Where I'm at

I just can't believe I threw it all away again. Was doing well in college made a couple dumb decisions now I'm stuck in my .parents house no money or job. I never thought I was done with heroin. But I never thought I would get hooked like this again. Been really suicidal lately. All these people die from smack all the time. Why can't i? It's really not fair. I would rather be dead than keep feeling like this. I got a dose of 2-cb I am going to down tonight or tomorrow sit around and try to put it all together. Without some large revelation It's not gonna end well. Like at what point. Can I say "hey shit I tried I fought the good fight but it was just a little too much for me. Can't deal with the pressure without opiates.
 
Hey I know it's bleak to be where you are...I was there 14 yrs ago. I saw no way out. I did something stupid and saw how badly I hurt my loved ones.

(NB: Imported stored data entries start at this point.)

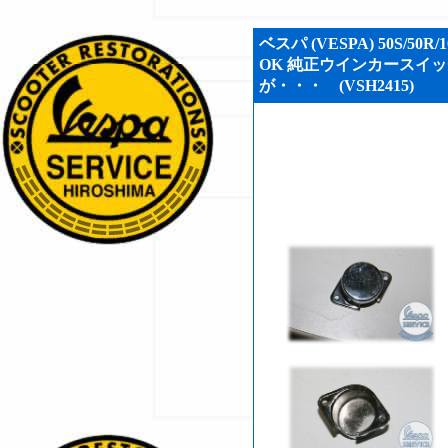
ベスパ (VESPA) 50S/5
OK 純正ウインカースイッ
が・・・ (VSH2415)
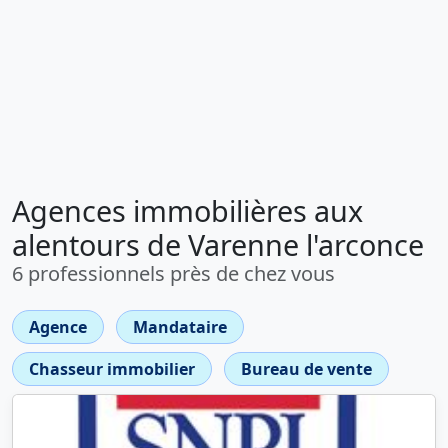
Agences immobilières aux
alentours de Varenne l'arconce
6 professionnels près de chez vous
Agence
Mandataire
Chasseur immobilier
Bureau de vente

Get on methadone...I did and straightened my life out. I'm opiate free now, which is truly a fucken miracle.
Don't lose faith...
 
Thanks ziggy. I'm starting methadone tommorow. I just hope it reduces my cravings. If not I'm gonna be even more fucked
 
Well apperantly I'm not getting on methadone. 15 dollars a day is just too expensive. That's what both clinics in my area charge. It amazes me that in the wealthiest country on earth I am going to die for a lack off access to treatment. But I don't even fucking care starting tommorow I am on a new mission.
 
^Have you tried kratom. It doesn't work for everybody but its cheap as dirt and worth a try. You certainly wont be anywhere near 15 bucks a day.
 
Does it give that pleasant warm feeling like full agonist opiates do? That's what I need to be satisfied!
 
Yeah I quit my job on a whim so I wouldn't have money for dope. Moved back in with my parents who think I should just quit. They mean well but haven't quite grasped the fact that a have a illness that is killing me. They basically just hear a bunch of anti maintenance propaganda and don't understand the truth. So there not gonna help me foot the bill. It's a silly situation cause I only have 16 more mg of bupe. So I'm gonna get a job get back on dope and try to keep my habit at 100 dollars a week.
 
Well...every junkie sez stuff like "I'll only use 100 a week" or "I'll only smoke it", but in no time at all they are shooting eight bags a day.
Your really better off on methadone...methadone is a lot more satisfying than sub.
And it seems like my tolerance never really went up on meth...but dope, yikes!